Provided data ::
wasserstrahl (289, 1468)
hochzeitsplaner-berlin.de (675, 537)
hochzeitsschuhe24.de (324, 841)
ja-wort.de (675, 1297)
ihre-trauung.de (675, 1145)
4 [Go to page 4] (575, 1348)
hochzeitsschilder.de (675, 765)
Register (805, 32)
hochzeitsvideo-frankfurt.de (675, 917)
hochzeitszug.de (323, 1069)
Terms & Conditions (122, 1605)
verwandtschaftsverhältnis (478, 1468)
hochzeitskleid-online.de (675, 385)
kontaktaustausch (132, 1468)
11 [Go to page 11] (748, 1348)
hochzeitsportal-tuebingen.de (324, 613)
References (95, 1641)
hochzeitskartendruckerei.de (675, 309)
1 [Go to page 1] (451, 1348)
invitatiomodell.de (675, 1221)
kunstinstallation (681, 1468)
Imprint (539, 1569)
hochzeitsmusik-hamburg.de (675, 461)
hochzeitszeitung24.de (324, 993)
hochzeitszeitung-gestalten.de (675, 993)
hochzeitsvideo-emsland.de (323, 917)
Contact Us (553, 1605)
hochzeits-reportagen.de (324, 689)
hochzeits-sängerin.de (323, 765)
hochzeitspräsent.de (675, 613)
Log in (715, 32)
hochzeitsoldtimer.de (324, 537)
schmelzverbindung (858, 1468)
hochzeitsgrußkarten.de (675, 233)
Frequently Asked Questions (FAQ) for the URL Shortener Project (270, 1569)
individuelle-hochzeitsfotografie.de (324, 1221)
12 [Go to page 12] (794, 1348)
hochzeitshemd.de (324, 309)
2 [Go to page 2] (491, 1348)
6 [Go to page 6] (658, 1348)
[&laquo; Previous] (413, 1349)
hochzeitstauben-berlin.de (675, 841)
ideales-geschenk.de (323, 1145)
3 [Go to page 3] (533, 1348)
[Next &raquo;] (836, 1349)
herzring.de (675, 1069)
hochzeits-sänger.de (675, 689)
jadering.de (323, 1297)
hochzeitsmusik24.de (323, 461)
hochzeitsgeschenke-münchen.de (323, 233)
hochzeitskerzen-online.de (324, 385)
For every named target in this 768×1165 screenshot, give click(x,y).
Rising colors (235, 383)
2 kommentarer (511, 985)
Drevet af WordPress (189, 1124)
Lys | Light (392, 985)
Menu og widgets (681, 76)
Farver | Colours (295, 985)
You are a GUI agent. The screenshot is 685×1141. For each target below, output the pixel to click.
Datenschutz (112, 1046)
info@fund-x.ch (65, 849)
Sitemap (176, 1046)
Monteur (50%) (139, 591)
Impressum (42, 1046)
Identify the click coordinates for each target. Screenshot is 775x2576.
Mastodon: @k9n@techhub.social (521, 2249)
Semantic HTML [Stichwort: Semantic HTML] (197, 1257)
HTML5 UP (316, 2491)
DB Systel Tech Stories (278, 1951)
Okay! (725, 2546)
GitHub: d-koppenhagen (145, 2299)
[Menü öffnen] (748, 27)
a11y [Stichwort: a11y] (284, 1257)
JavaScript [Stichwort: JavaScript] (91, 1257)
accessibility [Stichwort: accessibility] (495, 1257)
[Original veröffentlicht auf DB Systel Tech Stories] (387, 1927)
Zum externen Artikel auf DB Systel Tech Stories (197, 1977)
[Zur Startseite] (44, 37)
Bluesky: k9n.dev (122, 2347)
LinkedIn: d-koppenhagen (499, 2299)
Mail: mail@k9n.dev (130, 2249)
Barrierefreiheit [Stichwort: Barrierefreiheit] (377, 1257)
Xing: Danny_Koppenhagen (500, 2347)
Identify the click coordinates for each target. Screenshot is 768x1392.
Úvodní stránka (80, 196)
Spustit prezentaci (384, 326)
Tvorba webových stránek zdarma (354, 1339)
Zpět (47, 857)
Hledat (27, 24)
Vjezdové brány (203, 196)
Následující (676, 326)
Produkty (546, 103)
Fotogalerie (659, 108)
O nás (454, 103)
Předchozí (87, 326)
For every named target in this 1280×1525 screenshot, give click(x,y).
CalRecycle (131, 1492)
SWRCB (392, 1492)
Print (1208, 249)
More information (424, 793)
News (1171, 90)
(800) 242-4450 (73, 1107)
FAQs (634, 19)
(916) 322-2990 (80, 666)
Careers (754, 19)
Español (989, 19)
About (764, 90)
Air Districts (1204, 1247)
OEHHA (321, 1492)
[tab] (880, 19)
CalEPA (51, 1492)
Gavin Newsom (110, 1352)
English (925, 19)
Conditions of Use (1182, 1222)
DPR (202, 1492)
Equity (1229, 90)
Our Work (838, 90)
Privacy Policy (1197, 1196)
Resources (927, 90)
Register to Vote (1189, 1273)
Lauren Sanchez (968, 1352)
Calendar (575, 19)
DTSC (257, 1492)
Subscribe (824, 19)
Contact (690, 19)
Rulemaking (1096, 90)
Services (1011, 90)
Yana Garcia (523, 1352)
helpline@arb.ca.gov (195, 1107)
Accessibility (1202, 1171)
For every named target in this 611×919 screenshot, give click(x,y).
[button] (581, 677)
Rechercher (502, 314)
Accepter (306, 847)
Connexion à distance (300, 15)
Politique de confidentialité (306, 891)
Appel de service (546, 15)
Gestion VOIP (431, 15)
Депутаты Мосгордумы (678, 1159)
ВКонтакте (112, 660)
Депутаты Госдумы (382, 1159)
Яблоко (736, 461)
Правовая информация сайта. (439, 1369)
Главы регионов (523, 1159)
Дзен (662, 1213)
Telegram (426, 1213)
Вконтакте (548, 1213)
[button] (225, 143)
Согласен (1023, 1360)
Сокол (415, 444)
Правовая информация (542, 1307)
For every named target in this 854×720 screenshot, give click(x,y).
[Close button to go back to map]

Instructions to follow :: Output the data in full, please, exactly as written.

Expected answer ::
wasserstrahl (289, 1468)
hochzeitsplaner-berlin.de (675, 537)
hochzeitsschuhe24.de (324, 841)
ja-wort.de (675, 1297)
ihre-trauung.de (675, 1145)
4 [Go to page 4] (575, 1348)
hochzeitsschilder.de (675, 765)
Register (805, 32)
hochzeitsvideo-frankfurt.de (675, 917)
hochzeitszug.de (323, 1069)
Terms & Conditions (122, 1605)
verwandtschaftsverhältnis (478, 1468)
hochzeitskleid-online.de (675, 385)
kontaktaustausch (132, 1468)
11 [Go to page 11] (748, 1348)
hochzeitsportal-tuebingen.de (324, 613)
References (95, 1641)
hochzeitskartendruckerei.de (675, 309)
1 [Go to page 1] (451, 1348)
invitatiomodell.de (675, 1221)
kunstinstallation (681, 1468)
Imprint (539, 1569)
hochzeitsmusik-hamburg.de (675, 461)
hochzeitszeitung24.de (324, 993)
hochzeitszeitung-gestalten.de (675, 993)
hochzeitsvideo-emsland.de (323, 917)
Contact Us (553, 1605)
hochzeits-reportagen.de (324, 689)
hochzeits-sängerin.de (323, 765)
hochzeitspräsent.de (675, 613)
Log in (715, 32)
hochzeitsoldtimer.de (324, 537)
schmelzverbindung (858, 1468)
hochzeitsgrußkarten.de (675, 233)
Frequently Asked Questions (FAQ) for the URL Shortener Project (270, 1569)
individuelle-hochzeitsfotografie.de (324, 1221)
12 [Go to page 12] (794, 1348)
hochzeitshemd.de (324, 309)
2 [Go to page 2] (491, 1348)
6 [Go to page 6] (658, 1348)
[&laquo; Previous] (413, 1349)
hochzeitstauben-berlin.de (675, 841)
ideales-geschenk.de (323, 1145)
3 [Go to page 3] (533, 1348)
[Next &raquo;] (836, 1349)
herzring.de (675, 1069)
hochzeits-sänger.de (675, 689)
jadering.de (323, 1297)
hochzeitsmusik24.de (323, 461)
hochzeitsgeschenke-münchen.de (323, 233)
hochzeitskerzen-online.de (324, 385)
For every named target in this 768×1165 screenshot, give click(x,y).
Rising colors (235, 383)
2 kommentarer (511, 985)
Drevet af WordPress (189, 1124)
Lys | Light (392, 985)
Menu og widgets (681, 76)
Farver | Colours (295, 985)
You are a GUI agent. The screenshot is 685×1141. For each target below, output the pixel to click.
Datenschutz (112, 1046)
info@fund-x.ch (65, 849)
Sitemap (176, 1046)
Monteur (50%) (139, 591)
Impressum (42, 1046)
Identify the click coordinates for each target. Screenshot is 775x2576.
Mastodon: @k9n@techhub.social (521, 2249)
Semantic HTML [Stichwort: Semantic HTML] (197, 1257)
HTML5 UP (316, 2491)
DB Systel Tech Stories (278, 1951)
Okay! (725, 2546)
GitHub: d-koppenhagen (145, 2299)
[Menü öffnen] (748, 27)
a11y [Stichwort: a11y] (284, 1257)
JavaScript [Stichwort: JavaScript] (91, 1257)
accessibility [Stichwort: accessibility] (495, 1257)
[Original veröffentlicht auf DB Systel Tech Stories] (387, 1927)
Zum externen Artikel auf DB Systel Tech Stories (197, 1977)
[Zur Startseite] (44, 37)
Bluesky: k9n.dev (122, 2347)
LinkedIn: d-koppenhagen (499, 2299)
Mail: mail@k9n.dev (130, 2249)
Barrierefreiheit [Stichwort: Barrierefreiheit] (377, 1257)
Xing: Danny_Koppenhagen (500, 2347)
Identify the click coordinates for each target. Screenshot is 768x1392.
Úvodní stránka (80, 196)
Spustit prezentaci (384, 326)
Tvorba webových stránek zdarma (354, 1339)
Zpět (47, 857)
Hledat (27, 24)
Vjezdové brány (203, 196)
Následující (676, 326)
Produkty (546, 103)
Fotogalerie (659, 108)
O nás (454, 103)
Předchozí (87, 326)
For every named target in this 1280×1525 screenshot, give click(x,y).
CalRecycle (131, 1492)
SWRCB (392, 1492)
Print (1208, 249)
More information (424, 793)
News (1171, 90)
(800) 242-4450 (73, 1107)
FAQs (634, 19)
(916) 322-2990 (80, 666)
Careers (754, 19)
Español (989, 19)
About (764, 90)
Air Districts (1204, 1247)
OEHHA (321, 1492)
[tab] (880, 19)
CalEPA (51, 1492)
Gavin Newsom (110, 1352)
English (925, 19)
Conditions of Use (1182, 1222)
DPR (202, 1492)
Equity (1229, 90)
Our Work (838, 90)
Privacy Policy (1197, 1196)
Resources (927, 90)
Register to Vote (1189, 1273)
Lauren Sanchez (968, 1352)
Calendar (575, 19)
DTSC (257, 1492)
Subscribe (824, 19)
Contact (690, 19)
Rulemaking (1096, 90)
Services (1011, 90)
Yana Garcia (523, 1352)
helpline@arb.ca.gov (195, 1107)
Accessibility (1202, 1171)
For every named target in this 611×919 screenshot, give click(x,y).
[button] (581, 677)
Rechercher (502, 314)
Accepter (306, 847)
Connexion à distance (300, 15)
Politique de confidentialité (306, 891)
Appel de service (546, 15)
Gestion VOIP (431, 15)
Депутаты Мосгордумы (678, 1159)
ВКонтакте (112, 660)
Депутаты Госдумы (382, 1159)
Яблоко (736, 461)
Правовая информация сайта. (439, 1369)
Главы регионов (523, 1159)
Дзен (662, 1213)
Telegram (426, 1213)
Вконтакте (548, 1213)
[button] (225, 143)
Согласен (1023, 1360)
Сокол (415, 444)
Правовая информация (542, 1307)
For every named target in this 854×720 screenshot, give click(x,y).
[Close button to go back to map]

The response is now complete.